А потом случилось то, что случается, когда вы меньше всего этого ждете. Я разбирал кладовку. Не потому, что настала генеральная уборка и весеннее обострение перфекционизма, а потому, что сломался пылесос, и мне нужно было найти гарантийный талон, который я засунул в коробку из-под чайника два года назад. Кладовка у меня — это отдельный мир, населенный вещами, у которых нет ни настоящего, ни будущего, одно только прошлое. Там лежали лыжи, на которых я не катался лет пятнадцать, гиря, которую я поднимал ровно один раз в жизни и потом три дня лечил спину, кипа журналов «Maxim» за две тысячи восьмой год, старый монитор с электронно-лучевой трубкой, который весил как как хороший телевизор, и бесчисленное количество проводов, назначение которых не смог бы определить даже мой учитель пофизике.
Я рылся в этом хламе, чихал от пыли и проклинал себя за то, что никогда ничего не выбрасываю. Рука наткнулась на что-то твердое, плоское, засунутое между страницами «Комсомольской правды» за две тысячи пятый. Я вытащил это. Фоторамка. Деревянная, с облупившимся лаком, стекло треснуто от угла до угла.
Я перевернул ее.
На фотографии был мой отец.
Он стоял на крыльце нашего старого дома, того самого, который снесли в две тысячи девятом, когда пришла программа расселения ветхого жилья. На нем был свитер крупной вязки, серый, с высоким воротом, такие в девяностых продавались на вещевых рынках и назывались «финские», хотя на самом деле их вязали где-то в подмосковном подвале. Волосы его были еще темными, без седины, хотя мне на момент фотографии было уже лет двенадцать, а ему под сорок. Он улыбался. Не той широкой, открытой улыбкой, которую я иногда видел у него в минуты редкой радости, а так, чуть заметно, уголками губ, как будто знал какую-то важную тайну и решил не рассказывать ее вслух, оставить на потом.
Я смотрел на фотографию и вдруг понял одну странную вещь. Я не помнил, как пах отец.

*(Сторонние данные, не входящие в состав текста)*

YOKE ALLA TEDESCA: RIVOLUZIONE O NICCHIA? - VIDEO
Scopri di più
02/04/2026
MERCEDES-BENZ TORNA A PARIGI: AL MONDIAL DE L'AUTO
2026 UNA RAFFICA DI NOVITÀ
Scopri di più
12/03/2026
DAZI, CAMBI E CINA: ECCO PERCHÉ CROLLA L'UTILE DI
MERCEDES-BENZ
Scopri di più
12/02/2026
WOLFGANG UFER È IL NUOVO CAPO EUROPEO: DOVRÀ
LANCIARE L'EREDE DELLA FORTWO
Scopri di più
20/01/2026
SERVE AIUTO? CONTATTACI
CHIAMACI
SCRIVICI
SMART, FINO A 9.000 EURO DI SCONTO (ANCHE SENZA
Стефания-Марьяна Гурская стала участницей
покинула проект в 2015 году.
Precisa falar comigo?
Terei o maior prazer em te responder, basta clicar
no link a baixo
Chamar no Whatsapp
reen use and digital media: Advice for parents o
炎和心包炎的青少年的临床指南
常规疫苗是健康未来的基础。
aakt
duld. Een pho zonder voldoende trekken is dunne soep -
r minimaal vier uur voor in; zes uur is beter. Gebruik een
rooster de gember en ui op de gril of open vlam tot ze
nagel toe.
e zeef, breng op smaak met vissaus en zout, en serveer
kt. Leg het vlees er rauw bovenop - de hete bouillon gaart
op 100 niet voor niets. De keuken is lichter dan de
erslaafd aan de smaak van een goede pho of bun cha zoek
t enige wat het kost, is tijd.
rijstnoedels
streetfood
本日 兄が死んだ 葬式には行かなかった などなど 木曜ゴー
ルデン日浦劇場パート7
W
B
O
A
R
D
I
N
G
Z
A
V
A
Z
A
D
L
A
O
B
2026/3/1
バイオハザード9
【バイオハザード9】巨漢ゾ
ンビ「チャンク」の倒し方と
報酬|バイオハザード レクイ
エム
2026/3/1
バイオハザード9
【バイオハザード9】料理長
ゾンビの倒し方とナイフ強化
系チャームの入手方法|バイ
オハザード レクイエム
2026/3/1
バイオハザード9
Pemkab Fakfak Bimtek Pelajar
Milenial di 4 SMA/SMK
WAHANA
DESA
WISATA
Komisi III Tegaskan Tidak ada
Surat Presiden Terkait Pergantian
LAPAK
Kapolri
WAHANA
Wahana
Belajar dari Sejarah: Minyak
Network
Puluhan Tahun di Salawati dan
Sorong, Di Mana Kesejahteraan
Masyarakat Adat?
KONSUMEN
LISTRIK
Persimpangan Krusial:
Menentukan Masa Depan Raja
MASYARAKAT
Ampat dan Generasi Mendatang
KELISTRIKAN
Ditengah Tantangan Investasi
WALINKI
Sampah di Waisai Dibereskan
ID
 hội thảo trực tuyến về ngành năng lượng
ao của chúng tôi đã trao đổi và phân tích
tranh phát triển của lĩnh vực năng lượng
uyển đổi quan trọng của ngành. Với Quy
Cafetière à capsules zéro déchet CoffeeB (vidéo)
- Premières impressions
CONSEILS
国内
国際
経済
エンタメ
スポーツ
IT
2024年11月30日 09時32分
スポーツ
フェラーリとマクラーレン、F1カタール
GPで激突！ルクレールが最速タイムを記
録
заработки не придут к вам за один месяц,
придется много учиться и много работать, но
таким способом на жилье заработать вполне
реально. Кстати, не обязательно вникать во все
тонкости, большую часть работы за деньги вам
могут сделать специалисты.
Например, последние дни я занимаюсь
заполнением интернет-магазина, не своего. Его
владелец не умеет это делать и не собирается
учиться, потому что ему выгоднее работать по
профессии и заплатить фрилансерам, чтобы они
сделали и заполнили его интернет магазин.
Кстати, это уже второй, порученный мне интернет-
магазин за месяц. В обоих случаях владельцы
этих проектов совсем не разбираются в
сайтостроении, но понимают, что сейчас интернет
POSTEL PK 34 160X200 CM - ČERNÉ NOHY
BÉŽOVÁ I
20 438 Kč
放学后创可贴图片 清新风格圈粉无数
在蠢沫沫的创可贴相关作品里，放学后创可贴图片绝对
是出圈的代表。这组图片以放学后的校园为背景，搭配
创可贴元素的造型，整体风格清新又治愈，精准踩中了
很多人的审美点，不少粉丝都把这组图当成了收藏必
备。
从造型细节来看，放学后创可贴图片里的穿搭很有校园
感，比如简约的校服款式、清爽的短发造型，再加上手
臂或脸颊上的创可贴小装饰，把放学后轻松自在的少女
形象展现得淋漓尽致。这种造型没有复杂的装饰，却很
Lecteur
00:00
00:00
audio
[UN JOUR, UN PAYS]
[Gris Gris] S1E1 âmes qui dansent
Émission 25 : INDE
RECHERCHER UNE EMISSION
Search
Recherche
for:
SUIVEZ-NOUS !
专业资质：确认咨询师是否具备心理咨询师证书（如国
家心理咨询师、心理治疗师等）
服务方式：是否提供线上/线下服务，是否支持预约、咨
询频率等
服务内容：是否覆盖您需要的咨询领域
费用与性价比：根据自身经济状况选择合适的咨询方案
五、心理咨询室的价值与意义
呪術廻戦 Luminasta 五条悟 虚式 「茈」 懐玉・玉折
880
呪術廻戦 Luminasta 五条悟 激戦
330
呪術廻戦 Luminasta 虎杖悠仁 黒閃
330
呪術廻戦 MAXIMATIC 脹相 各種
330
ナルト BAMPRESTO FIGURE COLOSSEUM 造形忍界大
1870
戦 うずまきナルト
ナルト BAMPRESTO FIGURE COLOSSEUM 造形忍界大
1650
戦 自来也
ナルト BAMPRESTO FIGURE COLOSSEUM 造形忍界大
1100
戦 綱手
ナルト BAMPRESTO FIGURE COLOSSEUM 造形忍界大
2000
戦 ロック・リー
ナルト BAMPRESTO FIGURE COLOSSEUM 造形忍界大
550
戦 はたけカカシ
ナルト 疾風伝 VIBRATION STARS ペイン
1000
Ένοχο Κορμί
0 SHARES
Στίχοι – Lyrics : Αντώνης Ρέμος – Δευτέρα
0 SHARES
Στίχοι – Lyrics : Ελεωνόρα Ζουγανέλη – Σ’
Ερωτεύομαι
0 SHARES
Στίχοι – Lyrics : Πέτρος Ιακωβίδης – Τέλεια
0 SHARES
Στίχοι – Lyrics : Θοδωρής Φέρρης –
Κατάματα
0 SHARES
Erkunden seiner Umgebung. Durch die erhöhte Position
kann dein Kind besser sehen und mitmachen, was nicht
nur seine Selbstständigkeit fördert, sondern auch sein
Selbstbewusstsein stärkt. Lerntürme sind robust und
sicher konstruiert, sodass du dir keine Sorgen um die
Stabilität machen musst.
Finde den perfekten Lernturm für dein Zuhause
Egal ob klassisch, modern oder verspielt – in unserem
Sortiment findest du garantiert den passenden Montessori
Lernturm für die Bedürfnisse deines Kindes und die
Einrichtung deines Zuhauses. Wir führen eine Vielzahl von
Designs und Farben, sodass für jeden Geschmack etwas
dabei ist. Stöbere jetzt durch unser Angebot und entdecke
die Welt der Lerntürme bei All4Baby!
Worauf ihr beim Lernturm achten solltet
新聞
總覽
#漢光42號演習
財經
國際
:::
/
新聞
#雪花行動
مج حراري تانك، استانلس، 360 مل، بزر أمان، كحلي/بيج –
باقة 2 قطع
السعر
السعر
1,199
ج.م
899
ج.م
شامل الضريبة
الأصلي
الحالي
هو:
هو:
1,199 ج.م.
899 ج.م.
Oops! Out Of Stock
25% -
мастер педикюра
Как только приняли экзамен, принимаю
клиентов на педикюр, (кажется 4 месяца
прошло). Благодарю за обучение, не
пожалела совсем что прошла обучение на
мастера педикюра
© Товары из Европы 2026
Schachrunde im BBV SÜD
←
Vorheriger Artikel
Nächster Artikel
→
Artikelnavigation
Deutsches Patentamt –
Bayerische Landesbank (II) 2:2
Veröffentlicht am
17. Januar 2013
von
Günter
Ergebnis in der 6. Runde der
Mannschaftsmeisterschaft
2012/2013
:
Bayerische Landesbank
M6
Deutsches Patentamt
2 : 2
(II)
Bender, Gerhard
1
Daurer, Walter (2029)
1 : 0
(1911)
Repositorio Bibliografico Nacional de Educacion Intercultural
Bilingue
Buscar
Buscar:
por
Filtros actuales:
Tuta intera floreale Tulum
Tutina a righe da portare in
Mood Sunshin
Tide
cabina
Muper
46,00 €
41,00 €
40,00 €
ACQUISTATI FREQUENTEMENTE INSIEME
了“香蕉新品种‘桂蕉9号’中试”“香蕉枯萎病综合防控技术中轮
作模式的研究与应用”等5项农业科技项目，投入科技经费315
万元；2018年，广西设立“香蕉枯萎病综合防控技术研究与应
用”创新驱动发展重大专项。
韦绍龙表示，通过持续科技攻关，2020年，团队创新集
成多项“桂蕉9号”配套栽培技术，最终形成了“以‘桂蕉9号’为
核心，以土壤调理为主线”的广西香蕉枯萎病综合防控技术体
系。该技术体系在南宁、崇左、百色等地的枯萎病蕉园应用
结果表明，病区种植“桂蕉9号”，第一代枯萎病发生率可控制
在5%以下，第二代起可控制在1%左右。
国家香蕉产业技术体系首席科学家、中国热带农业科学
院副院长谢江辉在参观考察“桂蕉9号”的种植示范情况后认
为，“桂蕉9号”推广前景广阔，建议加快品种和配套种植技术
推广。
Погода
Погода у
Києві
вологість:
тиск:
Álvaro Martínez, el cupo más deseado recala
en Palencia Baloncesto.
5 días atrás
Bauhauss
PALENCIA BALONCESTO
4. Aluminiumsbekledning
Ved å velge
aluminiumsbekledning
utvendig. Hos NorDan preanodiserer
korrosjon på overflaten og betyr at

Не то чтобы я забыл его совсем. Я помнил его голос — низкий, чуть хрипловатый, с характерным рязанским «оканьем», которое он так и не смог вытравить за тридцать лет жизни в городе. Я помнил, как он стригся — всегда под ноль, потому что косметологов не признавал и ходил к соседнему дяде Вите, который стриг машинкой на кухне. Я помнил, как он смотрел хоккей, сидя в кресле-качалке, которое сам починил, потому что сломалась спинка. Я помнил, как он варил гречку и никогда не солил ее, а потом посыпал сахаром, и это было отвратительно, но он ел с удовольствием. Я помнил его руки — с вечно черными ногтями, потому что он работал слесарем в автосервисе и мыть их можно было хоть три раза в день, все равно кожа не отмывалась.
Но запах.
Я закрыл глаза и попытался представить. Обычно люди, которые теряют близких, через некоторое время не могут вспомнить их голос, лицо начинает расплываться, черты стираются, как старая фотография на солнце. У меня было наоборот. Лицо отца я видел четко, до каждой морщинки вокруг глаз. А запах исчез. Словно его никогда и не было. Словно он был призраком, а призраки не пахнут.
Я сидел на корточках посреди кладовки, держал в руках фотографию и чувствовал, как внутри что-то ломается. Не с треском, не с хрустом, а тихо, беззвучно, как ломается лед на реке весной — вроде бы еще целый, а уже проваливается под ногами.
Отец погиб десять лет назад. Нелепая смерть, из тех, которые не вписываются в биографию. Он возвращался с работы, остановился у ларька купить хлеба, и в этот момент с крыши соседней пятиэтажки сорвалась сосулька. Огромная, размером с холодильник. Он даже не успел понять, что случилось. Скорая приехала через семь минут, но он уже умер, перелом шейных позвонков, несовместимый с жизнью.
Мне тогда было двадцать пять. Я работал в газете уже три года, писал заметки о городских происшествиях и думал, что знаю о жизни все. На похоронах я не плакал. Стоял с каменным лицом, принимал соболезнования, кивал, говорил «спасибо», а внутри была пустота, такая огромная и холодная, что, казалось, туда можно было поместить целый город. Я не плакал потом ни на девятый день, ни на сороковой, ни на годовщину. Я просто перестал думать об отце. Вычеркнул его из повседневности, как вычеркивают из телефонной книги номер, который больше никогда не пригодится.